E' in fase di notifica anche un maxi-sequestro di beni per un valore di oltre 80 milioni di euro. Gli indagati sono accusati di numerosi reati, tra i quali associazione mafiosa, concorso esterno, corruzione elettorale, estorsione e turbata libertà degli incanti

SANT’ANTIMO (NA) – Dalle prime ore di oggi, martedì 9 giugno 2020, i Carabinieri del Ros stanno eseguendo 59 arresti su ordine del Gip del Tribunale di Napoli su richiesta della Procura distrettuale antimafia. Le 59 persone arrestate sono considerate dalla Procura della Repubblica affiliate ai clan Puca, Verde e Ranucci. Gli indagati sono accusati di numerosi reati, tra i quali associazione mafiosa, concorso esterno, corruzione elettorale, estorsione e turbata libertà degli incanti.

La maxi-operazione della Procura colpisce i clan “Puca”, “Verde” e “Ranucci”, che operano nella zona di Sant’Antimo, in provincia di Napoli, e nei comuni vicini, disvelando una fitta rete di cointeressenze sia in ambito politico sia imprenditoriale. Allo stesso tempo, è in fase di notifica anche un maxi-sequestro di beni per un valore di oltre 80 milioni di euro.

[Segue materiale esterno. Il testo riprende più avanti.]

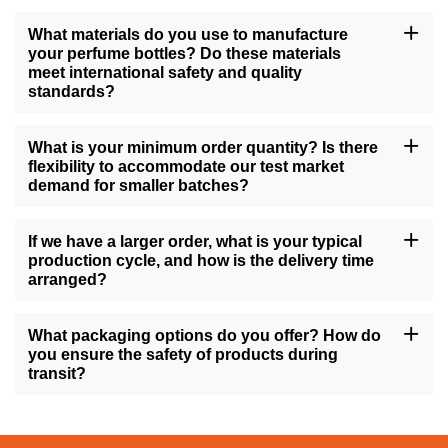
What materials do you use to manufacture
your perfume bottles? Do these materials
meet international safety and quality
standards?
All of our perfume bottles are manufactured using high-quality
materials such as glass, premium plastics, or stainless steel,
What is your minimum order quantity? Is there
complying with international safety standards like ISO and FDA
flexibility to accommodate our test market
regulations. We also perform strict quality control procedures to
demand for smaller batches?
ensure that every product that leaves our factory meets high-
quality standards.
Our minimum order quantity depends on the specific product type
and degree of customization, but we strive to offer flexible
If we have a larger order, what is your typical
solutions to meet various customer needs. For test marketing that
production cycle, and how is the delivery time
requires small batches, we can discuss a solution to
arranged?
accommodate your needs.
For large orders, our production cycle typically takes 4-8 weeks
after both parties confirm the sample and details, depending on
What packaging options do you offer? How do
the complexity of the order. We provide a detailed delivery
you ensure the safety of products during
schedule before production starts and guarantee on-time delivery.
transit?
We offer various packaging options, including individual
packaging, gift box packaging, and customizable retail display
packaging. To minimize the risk of damage during transportation,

L’operazione dei Carabinieri è arrivata grazie alle indagini dei Ros, sotto la guida del Generale di Divisione Pasquale ANGELOSANTO e della Procura di Napoli, guidata dal Procuratore Giovanni MELILLO. Un duro scacco da parte delle forze dell’ordine alla camorra che imperversa nei comuni dell’hinterland di Napoli, a nord del capoluogo partenopeo.

In questo caso, le indagini sono state volte anche a scoprire eventuali legami tra la criminalità organizzata e l’imprenditoria locale, nonché il possibile impatto della camorra anche sulle elezioni comunali. La camorra, infatti, ormai non si limita soltanto ad atti di criminalità, ma cerca di intrufolarsi anche nelle maglie della società civile e tra i cosiddetti colletti bianchi per procacciarsi appalti e lavori pubblici.